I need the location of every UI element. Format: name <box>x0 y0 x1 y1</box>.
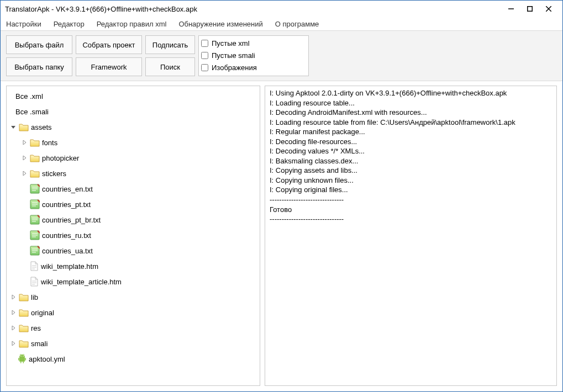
maximize-button[interactable] <box>520 3 539 15</box>
log-line: I: Decoding values */* XMLs... <box>270 146 552 156</box>
log-line: I: Using Apktool 2.0.1-dirty on VK+3.9.1… <box>270 88 552 98</box>
log-line: I: Loading resource table... <box>270 98 552 108</box>
chevron-down-icon[interactable] <box>10 125 17 129</box>
tree-countries-ua-label: countries_ua.txt <box>42 247 93 255</box>
tree-original[interactable]: original <box>8 305 259 320</box>
tree-wiki-template[interactable]: wiki_template.htm <box>8 258 259 274</box>
chevron-right-icon[interactable] <box>21 140 28 145</box>
sign-button[interactable]: Подписать <box>145 35 195 54</box>
svg-rect-35 <box>20 362 22 363</box>
menu-editor[interactable]: Редактор <box>51 19 87 29</box>
menu-about[interactable]: О программе <box>273 19 322 29</box>
tree-photopicker-label: photopicker <box>42 154 79 162</box>
tree-apktool-yml[interactable]: apktool.yml <box>8 351 259 367</box>
filter-images-checkbox[interactable] <box>201 64 208 71</box>
tree-fonts[interactable]: fonts <box>8 135 259 150</box>
log-line: I: Loading resource table from file: C:\… <box>270 118 552 128</box>
filter-empty-xml[interactable]: Пустые xml <box>201 37 306 49</box>
close-icon <box>546 6 551 12</box>
file-tree[interactable]: Все .xml Все .smali assets <box>6 86 260 386</box>
tree-wiki-template-label: wiki_template.htm <box>41 262 98 271</box>
log-line: I: Copying unknown files... <box>270 176 552 186</box>
svg-point-31 <box>20 356 22 357</box>
minimize-button[interactable] <box>502 3 520 15</box>
filter-empty-xml-label: Пустые xml <box>212 39 250 47</box>
menu-xml-rules-editor[interactable]: Редактор правил xml <box>94 19 169 29</box>
tree-stickers[interactable]: stickers <box>8 166 259 181</box>
log-separator: ------------------------------- <box>270 195 552 205</box>
log-line: I: Baksmaling classes.dex... <box>270 156 552 166</box>
tree-all-xml[interactable]: Все .xml <box>8 88 259 104</box>
toolbar: Выбрать файл Выбрать папку Собрать проек… <box>1 30 562 81</box>
folder-icon <box>19 324 29 332</box>
tree-smali-label: smali <box>31 340 48 348</box>
tree-countries-ua[interactable]: countries_ua.txt <box>8 243 259 258</box>
tree-countries-pt-label: countries_pt.txt <box>42 200 91 209</box>
text-file-icon <box>30 246 40 256</box>
filter-empty-xml-checkbox[interactable] <box>201 40 208 47</box>
tree-assets[interactable]: assets <box>8 119 259 135</box>
select-file-button[interactable]: Выбрать файл <box>6 35 72 54</box>
filter-images[interactable]: Изображения <box>201 61 306 73</box>
tree-all-smali-label: Все .smali <box>15 108 49 116</box>
text-file-icon <box>30 184 40 194</box>
close-button[interactable] <box>539 3 558 15</box>
filter-empty-smali[interactable]: Пустые smali <box>201 49 306 61</box>
log-line: I: Decoding AndroidManifest.xml with res… <box>270 108 552 118</box>
chevron-right-icon[interactable] <box>10 326 17 330</box>
tree-fonts-label: fonts <box>42 139 57 147</box>
tree-wiki-template-article-label: wiki_template_article.htm <box>41 278 122 286</box>
tree-apktool-yml-label: apktool.yml <box>29 355 65 363</box>
chevron-right-icon[interactable] <box>10 295 17 299</box>
titlebar: TranslatorApk - VK+3.9.1+(666)+Offline+w… <box>1 1 562 17</box>
log-panel[interactable]: I: Using Apktool 2.0.1-dirty on VK+3.9.1… <box>265 86 557 386</box>
folder-icon <box>19 293 29 301</box>
chevron-right-icon[interactable] <box>10 310 17 315</box>
chevron-right-icon[interactable] <box>21 156 28 160</box>
filter-empty-smali-checkbox[interactable] <box>201 52 208 59</box>
maximize-icon <box>527 6 533 12</box>
svg-rect-30 <box>19 357 25 362</box>
search-button[interactable]: Поиск <box>145 57 195 76</box>
folder-icon <box>30 169 40 178</box>
folder-icon <box>19 123 29 131</box>
tree-countries-pt-br[interactable]: countries_pt_br.txt <box>8 212 259 227</box>
svg-line-38 <box>24 354 25 356</box>
menu-settings[interactable]: Настройки <box>4 19 44 29</box>
filter-empty-smali-label: Пустые smali <box>212 51 255 60</box>
log-line: I: Copying assets and libs... <box>270 166 552 176</box>
document-icon <box>30 261 39 271</box>
tree-res[interactable]: res <box>8 320 259 336</box>
tree-countries-pt[interactable]: countries_pt.txt <box>8 197 259 212</box>
log-line: I: Regular manifest package... <box>270 127 552 137</box>
filter-panel[interactable]: Пустые xml Пустые smali Изображения <box>198 35 309 76</box>
svg-rect-33 <box>18 358 19 361</box>
document-icon <box>30 277 39 287</box>
chevron-right-icon[interactable] <box>10 341 17 346</box>
tree-lib[interactable]: lib <box>8 289 259 305</box>
folder-icon <box>30 153 40 162</box>
tree-lib-label: lib <box>31 293 38 301</box>
svg-rect-34 <box>25 358 27 361</box>
menu-change-detection[interactable]: Обнаружение изменений <box>176 19 265 29</box>
tree-countries-ru-label: countries_ru.txt <box>42 231 91 240</box>
tree-smali[interactable]: smali <box>8 336 259 351</box>
app-window: TranslatorApk - VK+3.9.1+(666)+Offline+w… <box>0 0 563 392</box>
text-file-icon <box>30 199 40 209</box>
tree-assets-label: assets <box>31 123 52 131</box>
chevron-right-icon[interactable] <box>21 171 28 176</box>
tree-countries-en[interactable]: countries_en.txt <box>8 181 259 197</box>
tree-wiki-template-article[interactable]: wiki_template_article.htm <box>8 274 259 289</box>
framework-button[interactable]: Framework <box>76 57 142 76</box>
tree-countries-en-label: countries_en.txt <box>42 185 93 193</box>
svg-point-32 <box>23 356 24 357</box>
tree-photopicker[interactable]: photopicker <box>8 150 259 166</box>
tree-all-smali[interactable]: Все .smali <box>8 104 259 119</box>
text-file-icon <box>30 230 40 240</box>
text-file-icon <box>30 215 40 225</box>
select-folder-button[interactable]: Выбрать папку <box>6 57 72 76</box>
tree-countries-ru[interactable]: countries_ru.txt <box>8 227 259 243</box>
svg-line-37 <box>20 354 21 356</box>
build-project-button[interactable]: Собрать проект <box>76 35 142 54</box>
tree-countries-pt-br-label: countries_pt_br.txt <box>42 216 101 224</box>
▬▬▬▬▬▬▬▬▬▬
TASK OBJECTIVE:
For the word "document", go through the records and show each line that carries it.

ANSWER SECTION:
document-icon <box>30 261 39 271</box>
document-icon <box>30 277 39 287</box>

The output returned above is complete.